Antonio Del Pennino, senatore di Forza Italia a Palazzo Madama, ha presentato un proprio disegno di legge in materia di testamento biologico.

Sen. Del Pennino, lei ha presentato una sua proposta sul cosiddetto testamento di vita: può dirci sinteticamente di cosa si tratta e quale tipo di effetti potrebbe produrre sul terreno più propriamente sociale?
“Beh, in merito ai contenuti specifici del disegno di legge vi rimando al mio articolato. Tuttavia, ritengo basilare che si comprenda il fine ultimo, la ragione più importante per cui ho presentato un progetto di legge su questa tematica: impedire che si compiano accanimenti terapeutici nei confronti dei pazienti. Del resto, il principio di autodeterminazione nel campo delle cure mediche e la consapevolezza che ogni persona ha il diritto di essere protagonista delle scelte riguardanti la sua salute, sia nel senso di accettare, sia nel senso di rifiutare l’intervento medico, sono andati progressivamente affermandosi nella cultura della nostra società. Tale principio trova fondamentale riconoscimento al secondo comma dell'articolo 32 della nostra Carta costituzionale, che infatti sancisce espressamente che nessuno può essere obbligato ad un determinato trattamento sanitario se non per disposizione di legge".

Ma lei crede che il testamento biologico possa anche riaprire il dibattito sull'eutanasia?
”No, non lo credo: sono due tematiche che devono rimanere ben distinte, a mio parere, pur esistendo delle similitudini legate ad alcuni aspetti tematici”.
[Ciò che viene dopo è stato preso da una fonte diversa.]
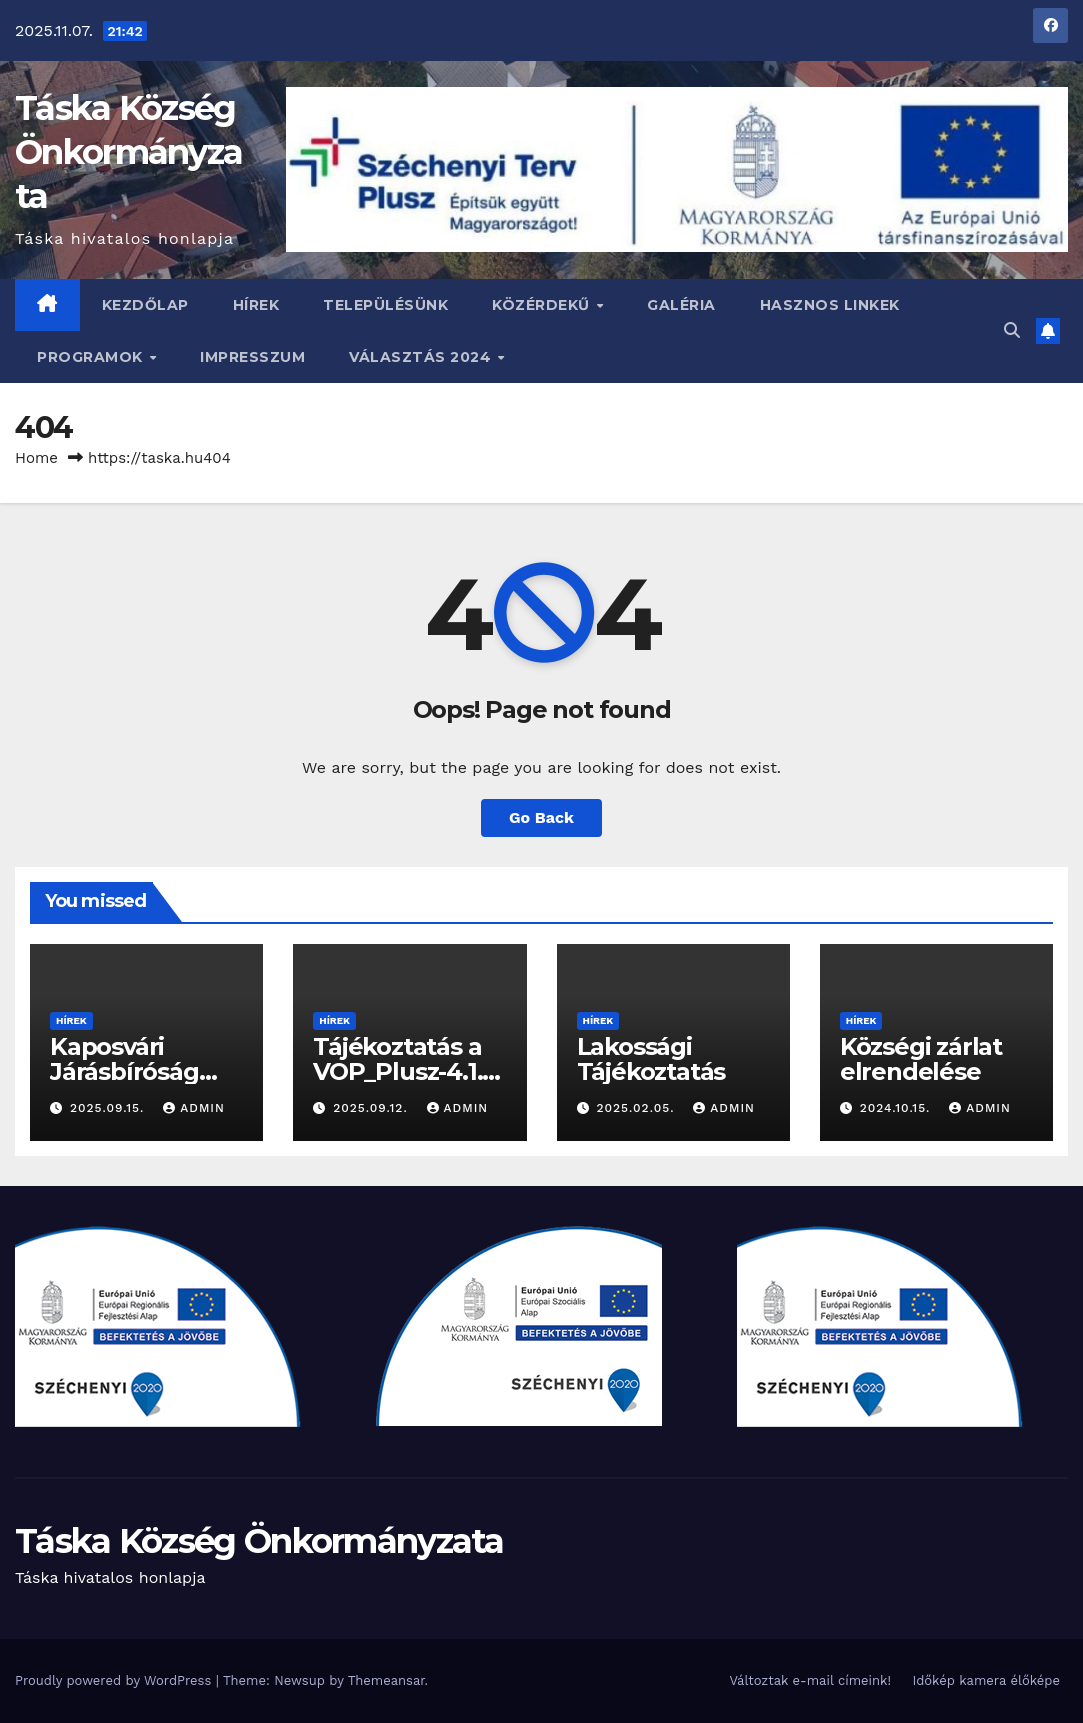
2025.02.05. (637, 1108)
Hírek (256, 305)
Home (36, 458)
A suo parere, una questione del genere implica una riformulazione dell'idea di vita e, insieme, un ripensamento dell'idea e della pratica della medicina?
"Indubbiamente, parlando in generale, la cosa che mi preme sottolineare maggiormente è la necessaria rimarcazione del concetto stesso di dignità umana, evidentemente legata alla situazione disperata del paziente che si trova a soffrire. Ripeto e sottolineo, dunque, il concetto di fondo: ogni persona ha il diritto di essere protagonista delle scelte riguardanti la sua salute".

Come porre, su temi come questo, il rapporto tra scienza e fede e tra etica laica e religiosa?
"La stessa chiesa cattolica ha più volte sottolineato l'importanza di affermare che non è eticamente accettabile infiliggere sofferenze ripetute ad un malato e, come si può evincere, ciò è di conforto nel momento in cui si decide di presentare un disegno di legge che mira, lo ripeto, a tutelare la volontà ultima e imprescindibile di chi soffre”.

Esiste, secondo lei, un confine preciso per quanto che attiene la volontà del singolo paziente?
”Sicuramente possiamo individuare dei limiti oltre i quali non si può eticamente procedere – mi riferisco al medico -, al fine di soddisfare la legittima volontà del paziente. Il Codice di deontologia medica, adottato dalla federazione nazionale dei medici chirurghi e degli odontoiatri, nella sua ultima versione del 1998 precisa specificamente, peraltro, il diritto del malato a ricevere la più idonea informazione da parte del medico, e afferma che il medico deve attenersi, nel rispetto della dignità, della libertà e dell’indipendenza professionale, alla volontà di curarsi liberamente espressa dal singolo individuo. La stessa giurisprudenza italiana ha avuto modo di chiarire che il rifiuto di un trattamento da parte della persona interessata deve essere rispettato, indipendentemente dalla valutazione dell’operatore sanitario in merito a ciò che è bene per il paziente e precisando, inoltre, che è nel diritto di ciascuno di disporre della propria salute e integrità personale, pur nei limiti previsti dall’ordinamento. In ciò, non può che essere ricompreso il diritto di rifiutare le cure mediche, anche lasciando che una malattia segua il suo corso fino alle estreme conseguenze, la qual cosa, naturalmente, non può essere considerata un riconoscimento positivo di un diritto al suicidio, bensì rappresenta la riaffermazione del principio che la salute non è un bene da imporre coattivamente al soggetto interessato dal volere o, peggio, dall’arbitrio altrui, ma fondarsi esclusivamente sulla volontà dell’avente diritto. Detto ciò, appare vieppiù evidente come il consenso o il rifiuto espresso dalla persona, nei confronti di un qualsiasi trattamento, sia diagnostico che terapeutico, sia un atto di autodeterminazione libero e consapevole solo se la persona riceve un’informazione completa e corretta della diagnosi, della prognosi e di ogni altro elemento concernente la scelta che la persona stessa è chiamata ad effettuare".

Un'ultima domanda: esiste, a suo parere, un confine etico sul terreno della libertà di scienza e di ricerca?
”Senz’altro. Il confine viene superato, e perciò non più tollerato, proprio quando è la dignità stessa a passare in second’ordine. E questo non potremo mai tollerarlo…”.